Segment Start: PROVIDED RECORDS
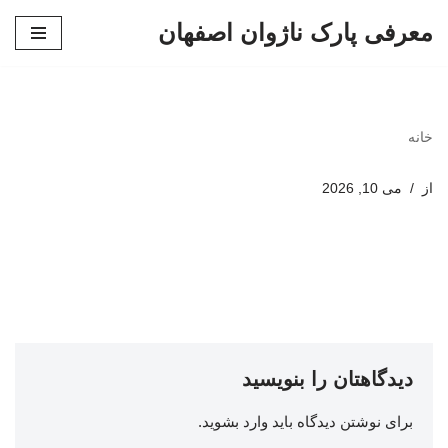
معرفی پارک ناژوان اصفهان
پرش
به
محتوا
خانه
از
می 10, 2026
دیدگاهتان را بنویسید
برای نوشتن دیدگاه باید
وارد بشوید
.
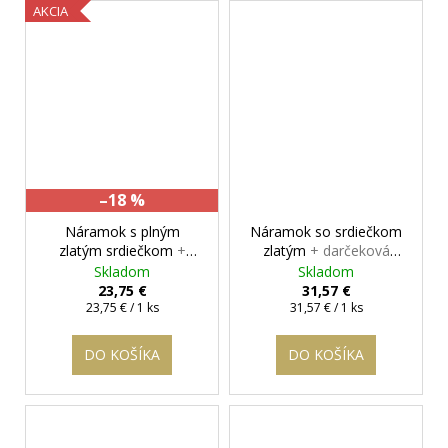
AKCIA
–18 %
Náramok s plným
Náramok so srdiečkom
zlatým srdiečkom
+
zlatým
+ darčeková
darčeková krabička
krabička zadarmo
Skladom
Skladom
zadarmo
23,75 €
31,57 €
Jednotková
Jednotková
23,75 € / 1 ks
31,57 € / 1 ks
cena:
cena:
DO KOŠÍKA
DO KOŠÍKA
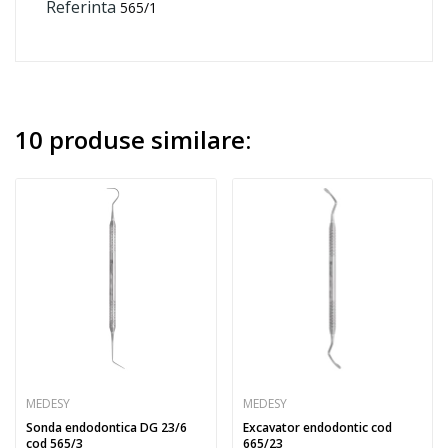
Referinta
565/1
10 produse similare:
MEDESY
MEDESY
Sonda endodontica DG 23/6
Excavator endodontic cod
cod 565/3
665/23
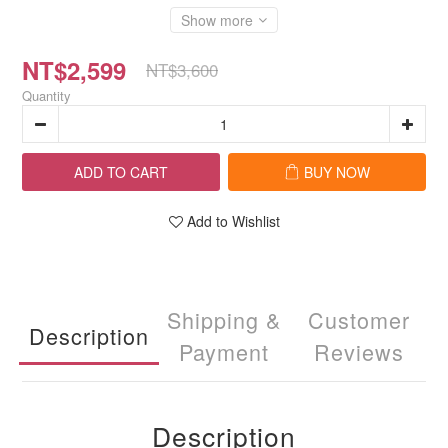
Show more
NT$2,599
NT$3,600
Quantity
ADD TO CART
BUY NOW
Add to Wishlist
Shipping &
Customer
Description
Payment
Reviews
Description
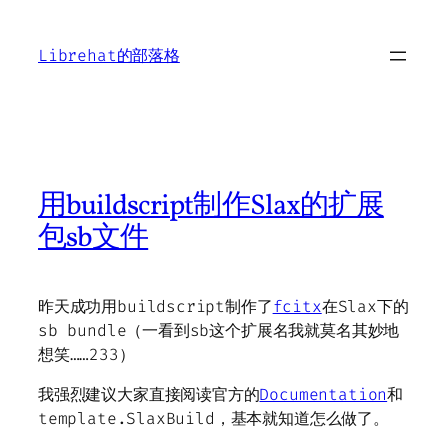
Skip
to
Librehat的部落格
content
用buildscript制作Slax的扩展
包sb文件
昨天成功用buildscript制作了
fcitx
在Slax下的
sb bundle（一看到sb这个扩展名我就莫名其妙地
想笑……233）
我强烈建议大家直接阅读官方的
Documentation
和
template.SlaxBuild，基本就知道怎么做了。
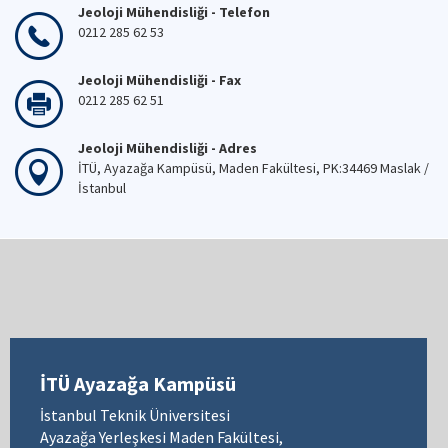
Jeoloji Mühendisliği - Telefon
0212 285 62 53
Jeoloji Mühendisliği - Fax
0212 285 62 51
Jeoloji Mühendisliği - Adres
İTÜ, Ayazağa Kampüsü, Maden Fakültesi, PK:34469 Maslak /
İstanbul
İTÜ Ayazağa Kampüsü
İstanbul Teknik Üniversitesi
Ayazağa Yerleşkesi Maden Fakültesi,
Segment End: PROVIDED RECORDS
**WHAT THE TASK ASKS**
Copy verbatim the span of lines that begins with the line holding "0212 285 62 53" and ends at the last line of the records.

**SOLUTION TO THIS PROBLEM**
0212 285 62 53
Jeoloji Mühendisliği - Fax
0212 285 62 51
Jeoloji Mühendisliği - Adres
İTÜ, Ayazağa Kampüsü, Maden Fakültesi, PK:34469 Maslak /
İstanbul
İTÜ Ayazağa Kampüsü
İstanbul Teknik Üniversitesi
Ayazağa Yerleşkesi Maden Fakültesi,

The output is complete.